\(\phi\) Correlation#
The \(\phi\) correlation measures the relationship between two binary variables. However, it does not assume any latent continuous distributions underlying either variable.
At this point you might be asking why you would want to use this if there’s something like Chi-Square available to you? So, the best way to think about it is this: They’re related, but they answer different questions.
Chi-Square: Is there a statistically significant association between two categorical variables? It’s more geared toward hypothesis testing.
\(\phi\) Correlation: How strong is the association between two variables? So this looks at effect size/magnitude.

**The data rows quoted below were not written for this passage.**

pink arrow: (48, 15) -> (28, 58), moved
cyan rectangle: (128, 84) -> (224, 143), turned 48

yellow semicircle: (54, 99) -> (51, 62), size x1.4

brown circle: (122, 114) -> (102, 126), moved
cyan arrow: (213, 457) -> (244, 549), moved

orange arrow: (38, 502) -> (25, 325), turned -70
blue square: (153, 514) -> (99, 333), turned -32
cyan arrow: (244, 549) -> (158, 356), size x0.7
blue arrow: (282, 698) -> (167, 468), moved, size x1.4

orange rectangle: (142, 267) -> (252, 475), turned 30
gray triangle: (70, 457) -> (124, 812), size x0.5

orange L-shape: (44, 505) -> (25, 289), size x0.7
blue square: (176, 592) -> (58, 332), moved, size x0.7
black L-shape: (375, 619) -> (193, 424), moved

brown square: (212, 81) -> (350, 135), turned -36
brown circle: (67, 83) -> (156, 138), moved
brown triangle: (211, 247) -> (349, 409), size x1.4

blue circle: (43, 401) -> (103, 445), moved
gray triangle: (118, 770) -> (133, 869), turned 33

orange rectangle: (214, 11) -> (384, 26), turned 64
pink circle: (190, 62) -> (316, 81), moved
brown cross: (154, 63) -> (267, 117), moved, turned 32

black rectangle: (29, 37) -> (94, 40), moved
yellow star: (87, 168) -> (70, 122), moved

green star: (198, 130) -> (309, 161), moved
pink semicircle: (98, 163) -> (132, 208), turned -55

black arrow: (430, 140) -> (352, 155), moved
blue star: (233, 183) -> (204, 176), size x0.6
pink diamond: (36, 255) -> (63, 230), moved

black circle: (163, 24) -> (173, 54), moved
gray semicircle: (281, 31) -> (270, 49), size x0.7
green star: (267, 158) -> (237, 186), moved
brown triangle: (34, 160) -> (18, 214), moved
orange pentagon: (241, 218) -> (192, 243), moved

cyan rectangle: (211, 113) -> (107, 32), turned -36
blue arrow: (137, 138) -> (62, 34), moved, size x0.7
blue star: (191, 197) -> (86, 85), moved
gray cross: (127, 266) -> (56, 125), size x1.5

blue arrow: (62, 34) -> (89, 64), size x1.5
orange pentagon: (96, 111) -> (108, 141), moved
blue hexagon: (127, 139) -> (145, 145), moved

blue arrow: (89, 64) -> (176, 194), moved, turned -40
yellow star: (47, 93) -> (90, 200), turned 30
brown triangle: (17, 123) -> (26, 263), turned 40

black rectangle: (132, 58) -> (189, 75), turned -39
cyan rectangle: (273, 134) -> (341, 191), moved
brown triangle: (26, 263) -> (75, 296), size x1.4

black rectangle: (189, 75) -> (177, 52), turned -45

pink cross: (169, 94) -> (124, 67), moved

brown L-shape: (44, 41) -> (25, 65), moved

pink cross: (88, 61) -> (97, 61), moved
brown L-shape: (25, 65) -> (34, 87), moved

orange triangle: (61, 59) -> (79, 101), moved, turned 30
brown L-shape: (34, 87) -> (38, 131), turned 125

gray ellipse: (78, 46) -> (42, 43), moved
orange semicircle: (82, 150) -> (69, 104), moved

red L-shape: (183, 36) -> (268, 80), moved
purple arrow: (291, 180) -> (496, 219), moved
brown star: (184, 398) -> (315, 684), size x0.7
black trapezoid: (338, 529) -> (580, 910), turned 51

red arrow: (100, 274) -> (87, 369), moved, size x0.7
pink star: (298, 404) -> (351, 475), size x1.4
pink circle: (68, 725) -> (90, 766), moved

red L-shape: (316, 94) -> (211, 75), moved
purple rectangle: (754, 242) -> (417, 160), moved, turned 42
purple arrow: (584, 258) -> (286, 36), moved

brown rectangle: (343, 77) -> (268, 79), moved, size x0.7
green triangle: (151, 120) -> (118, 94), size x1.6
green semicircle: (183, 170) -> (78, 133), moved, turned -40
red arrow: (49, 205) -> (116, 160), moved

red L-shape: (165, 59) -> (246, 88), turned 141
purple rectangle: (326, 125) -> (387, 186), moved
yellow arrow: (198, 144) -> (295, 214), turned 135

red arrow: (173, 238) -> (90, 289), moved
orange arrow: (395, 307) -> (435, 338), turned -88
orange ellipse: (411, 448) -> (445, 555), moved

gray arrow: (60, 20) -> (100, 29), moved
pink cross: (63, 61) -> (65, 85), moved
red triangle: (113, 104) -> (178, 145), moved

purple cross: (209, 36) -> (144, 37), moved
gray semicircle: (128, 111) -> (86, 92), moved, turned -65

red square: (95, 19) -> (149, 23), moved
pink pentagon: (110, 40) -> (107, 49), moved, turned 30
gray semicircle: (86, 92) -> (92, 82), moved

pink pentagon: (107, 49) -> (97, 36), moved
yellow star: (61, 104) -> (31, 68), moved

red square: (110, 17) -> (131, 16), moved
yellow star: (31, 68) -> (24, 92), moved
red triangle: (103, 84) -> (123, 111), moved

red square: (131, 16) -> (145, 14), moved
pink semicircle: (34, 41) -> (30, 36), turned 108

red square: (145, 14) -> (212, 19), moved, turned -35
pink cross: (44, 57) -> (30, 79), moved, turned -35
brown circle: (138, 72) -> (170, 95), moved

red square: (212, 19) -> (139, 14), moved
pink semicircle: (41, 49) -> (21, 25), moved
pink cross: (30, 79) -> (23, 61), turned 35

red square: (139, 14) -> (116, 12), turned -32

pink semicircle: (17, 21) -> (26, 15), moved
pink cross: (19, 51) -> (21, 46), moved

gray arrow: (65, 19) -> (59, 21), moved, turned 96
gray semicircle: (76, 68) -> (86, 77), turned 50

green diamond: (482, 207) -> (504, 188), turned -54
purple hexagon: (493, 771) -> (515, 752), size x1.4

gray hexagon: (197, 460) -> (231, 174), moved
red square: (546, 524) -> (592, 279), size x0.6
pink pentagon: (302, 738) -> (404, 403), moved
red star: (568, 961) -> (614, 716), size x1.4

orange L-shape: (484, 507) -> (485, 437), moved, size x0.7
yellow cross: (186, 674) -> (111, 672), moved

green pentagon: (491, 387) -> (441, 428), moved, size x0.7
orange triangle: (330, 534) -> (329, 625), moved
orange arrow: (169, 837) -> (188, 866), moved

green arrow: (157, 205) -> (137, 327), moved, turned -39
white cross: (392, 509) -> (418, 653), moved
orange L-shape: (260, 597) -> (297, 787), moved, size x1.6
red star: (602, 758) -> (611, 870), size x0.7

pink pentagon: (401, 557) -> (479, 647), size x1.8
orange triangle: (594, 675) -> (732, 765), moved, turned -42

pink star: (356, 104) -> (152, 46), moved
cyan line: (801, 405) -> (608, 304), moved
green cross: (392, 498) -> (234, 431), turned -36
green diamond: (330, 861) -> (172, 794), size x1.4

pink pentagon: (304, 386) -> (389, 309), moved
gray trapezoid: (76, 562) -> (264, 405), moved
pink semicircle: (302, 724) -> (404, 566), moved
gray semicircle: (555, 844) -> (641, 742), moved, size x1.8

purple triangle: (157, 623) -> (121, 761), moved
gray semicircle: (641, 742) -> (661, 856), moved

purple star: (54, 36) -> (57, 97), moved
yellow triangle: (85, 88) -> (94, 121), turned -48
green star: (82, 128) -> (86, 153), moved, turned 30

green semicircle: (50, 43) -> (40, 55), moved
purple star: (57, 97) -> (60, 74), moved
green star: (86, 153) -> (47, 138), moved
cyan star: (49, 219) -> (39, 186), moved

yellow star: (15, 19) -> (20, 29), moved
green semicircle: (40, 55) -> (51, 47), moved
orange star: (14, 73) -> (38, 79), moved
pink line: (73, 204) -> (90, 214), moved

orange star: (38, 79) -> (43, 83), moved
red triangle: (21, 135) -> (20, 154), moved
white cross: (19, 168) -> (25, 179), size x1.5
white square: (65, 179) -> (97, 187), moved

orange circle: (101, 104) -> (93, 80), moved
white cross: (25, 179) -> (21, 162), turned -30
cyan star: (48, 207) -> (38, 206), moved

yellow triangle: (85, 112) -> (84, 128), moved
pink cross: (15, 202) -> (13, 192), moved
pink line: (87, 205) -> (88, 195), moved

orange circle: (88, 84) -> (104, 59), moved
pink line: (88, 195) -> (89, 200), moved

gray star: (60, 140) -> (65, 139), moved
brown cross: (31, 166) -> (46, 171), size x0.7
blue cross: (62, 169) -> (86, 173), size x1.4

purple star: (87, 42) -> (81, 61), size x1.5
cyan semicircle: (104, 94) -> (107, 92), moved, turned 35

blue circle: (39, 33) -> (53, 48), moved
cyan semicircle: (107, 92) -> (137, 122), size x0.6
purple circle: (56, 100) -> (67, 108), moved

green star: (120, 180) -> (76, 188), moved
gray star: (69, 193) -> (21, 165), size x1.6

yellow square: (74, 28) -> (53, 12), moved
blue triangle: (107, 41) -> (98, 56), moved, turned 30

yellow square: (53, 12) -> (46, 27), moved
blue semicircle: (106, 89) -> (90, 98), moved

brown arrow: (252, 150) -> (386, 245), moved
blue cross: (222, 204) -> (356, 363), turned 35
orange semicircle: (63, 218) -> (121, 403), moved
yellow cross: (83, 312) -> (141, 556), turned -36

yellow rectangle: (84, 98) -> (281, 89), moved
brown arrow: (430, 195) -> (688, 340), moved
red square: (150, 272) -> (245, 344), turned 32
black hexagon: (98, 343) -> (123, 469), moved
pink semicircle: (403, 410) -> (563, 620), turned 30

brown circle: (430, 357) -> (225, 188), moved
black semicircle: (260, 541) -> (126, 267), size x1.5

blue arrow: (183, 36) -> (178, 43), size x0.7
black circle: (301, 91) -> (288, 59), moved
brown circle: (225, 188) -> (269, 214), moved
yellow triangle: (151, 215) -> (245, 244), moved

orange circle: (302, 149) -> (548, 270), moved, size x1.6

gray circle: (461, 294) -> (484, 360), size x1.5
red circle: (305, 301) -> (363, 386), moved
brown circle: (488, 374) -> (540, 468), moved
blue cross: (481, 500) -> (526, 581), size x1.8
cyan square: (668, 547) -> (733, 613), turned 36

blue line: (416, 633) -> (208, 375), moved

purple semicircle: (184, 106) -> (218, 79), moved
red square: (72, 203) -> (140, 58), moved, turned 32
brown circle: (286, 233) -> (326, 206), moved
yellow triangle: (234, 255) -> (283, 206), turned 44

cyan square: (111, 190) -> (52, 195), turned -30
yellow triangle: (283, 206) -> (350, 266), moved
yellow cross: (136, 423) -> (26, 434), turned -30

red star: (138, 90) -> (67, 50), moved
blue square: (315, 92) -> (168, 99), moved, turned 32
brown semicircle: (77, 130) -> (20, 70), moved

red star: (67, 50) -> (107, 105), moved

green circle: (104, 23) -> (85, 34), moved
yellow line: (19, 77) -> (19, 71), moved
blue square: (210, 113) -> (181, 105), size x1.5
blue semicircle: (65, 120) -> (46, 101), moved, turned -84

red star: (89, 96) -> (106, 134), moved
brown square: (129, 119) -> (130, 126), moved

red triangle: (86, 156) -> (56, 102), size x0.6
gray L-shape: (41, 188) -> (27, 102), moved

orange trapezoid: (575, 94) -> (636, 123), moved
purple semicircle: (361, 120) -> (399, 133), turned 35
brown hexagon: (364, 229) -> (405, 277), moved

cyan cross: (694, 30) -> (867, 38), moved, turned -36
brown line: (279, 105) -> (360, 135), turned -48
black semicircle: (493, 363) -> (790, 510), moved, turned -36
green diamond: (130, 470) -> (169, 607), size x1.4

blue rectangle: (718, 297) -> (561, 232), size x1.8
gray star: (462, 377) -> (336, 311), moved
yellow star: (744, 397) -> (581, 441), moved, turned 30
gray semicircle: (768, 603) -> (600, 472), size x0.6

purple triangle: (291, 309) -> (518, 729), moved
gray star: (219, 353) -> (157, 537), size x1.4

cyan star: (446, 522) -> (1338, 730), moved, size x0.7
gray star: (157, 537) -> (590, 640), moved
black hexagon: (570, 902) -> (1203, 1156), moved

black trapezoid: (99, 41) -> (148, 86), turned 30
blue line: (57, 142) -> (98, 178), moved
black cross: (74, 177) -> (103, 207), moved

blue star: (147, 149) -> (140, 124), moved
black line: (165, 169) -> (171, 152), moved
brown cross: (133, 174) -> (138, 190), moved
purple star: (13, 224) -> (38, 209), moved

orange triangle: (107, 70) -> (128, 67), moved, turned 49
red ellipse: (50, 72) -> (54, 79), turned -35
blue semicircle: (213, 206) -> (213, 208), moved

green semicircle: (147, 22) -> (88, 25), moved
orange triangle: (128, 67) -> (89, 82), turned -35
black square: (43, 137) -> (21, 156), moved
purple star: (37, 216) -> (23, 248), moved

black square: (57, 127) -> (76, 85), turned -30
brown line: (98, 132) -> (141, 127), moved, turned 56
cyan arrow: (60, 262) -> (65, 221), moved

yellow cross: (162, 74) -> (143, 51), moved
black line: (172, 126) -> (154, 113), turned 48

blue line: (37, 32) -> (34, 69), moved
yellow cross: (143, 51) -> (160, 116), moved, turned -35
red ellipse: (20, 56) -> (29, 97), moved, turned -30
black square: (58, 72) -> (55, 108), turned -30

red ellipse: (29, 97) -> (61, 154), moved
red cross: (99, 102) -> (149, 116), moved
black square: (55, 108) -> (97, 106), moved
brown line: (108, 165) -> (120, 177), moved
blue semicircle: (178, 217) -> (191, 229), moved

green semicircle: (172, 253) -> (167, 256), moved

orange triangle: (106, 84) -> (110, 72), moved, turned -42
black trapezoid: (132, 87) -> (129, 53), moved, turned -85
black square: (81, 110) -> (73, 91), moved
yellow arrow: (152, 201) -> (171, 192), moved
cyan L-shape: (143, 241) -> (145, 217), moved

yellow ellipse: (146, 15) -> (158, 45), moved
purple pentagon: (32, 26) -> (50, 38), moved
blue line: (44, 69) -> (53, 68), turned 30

The \(\phi\) correlation has a closed-form solution:
\(\phi = \frac{ad - bc}{\sqrt((a + b)(c + d)(a + c)(b + d)}\)
Where the values a, b, c, and d correspond to cells in a contingency table as seen below:
Y = 0 |
Y = 1 |
|
|---|---|---|
X = 0 |
a |
b |
X = 1 |
c |
d |
Interpretation
\(\phi\) correlations are interpreted similarly to most other correlations covered so far.
Within the range of [-1, 1]
A value of 0 indicates no correlation.
The table of interpretation values appears below:
Correlation Coefficient |
Interpretation |
|---|---|
0.00 – 0.10 |
Negligible or trivial |
0.10 – 0.30 |
Weak |
0.30 – 0.50 |
Moderate |
0.50 – 1.00 |
Strong |
Assumptions
Both variables are binary.
There is no underlying latent continuous variable for either binary variable.
Python Example#
\(\phi\) correlation is really easy to calculate in Python. To show how to do this, let’s first generate some data aligned with the following scenario:
You want to look at the strength of the association between people who use grocery delivery service, and the subscribers to a streaming service. For both variables, 0 means not enrolled, and 1 means enrolled.
# Import
import numpy as np
import pandas as pd
# Visualizations
import matplotlib.pyplot as plt
import seaborn as sns
# Set a seed
np.random.seed(123)
# Randomly generate a dataset
df = pd.DataFrame(data={'delivery': list(np.random.randint(0, 2, 100, dtype=int)),
'streaming':list(np.random.randint(0, 2, 100, dtype=int))})
# Generate crosstabs
ct = pd.crosstab(df['delivery'], df['streaming'])
# Show
display(ct)
| streaming | 0 | 1 |
|---|---|---|
| delivery | ||
| 0 | 24 | 31 |
| 1 | 23 | 22 |
# Calculate phi correlation
a = ct.iloc[0,0]
b = ct.iloc[0,1]
c = ct.iloc[1,0]
d = ct.iloc[1,1]
phi = (a*d - b*c)/np.sqrt((a+b)*(c+d)*(a+c)*(b+d))
# Show
print(f'Phi correlation: {phi}')
Phi correlation: -0.07450703190575633
From the above, you can see that there is a very weak correlation between grocery delivery service subscribers and streaming service subscribers. For this scenario, if you’ve also done a Chi-Square test, the alpha level there would be your indication of the level of statistical significance that you can attach to the relationship.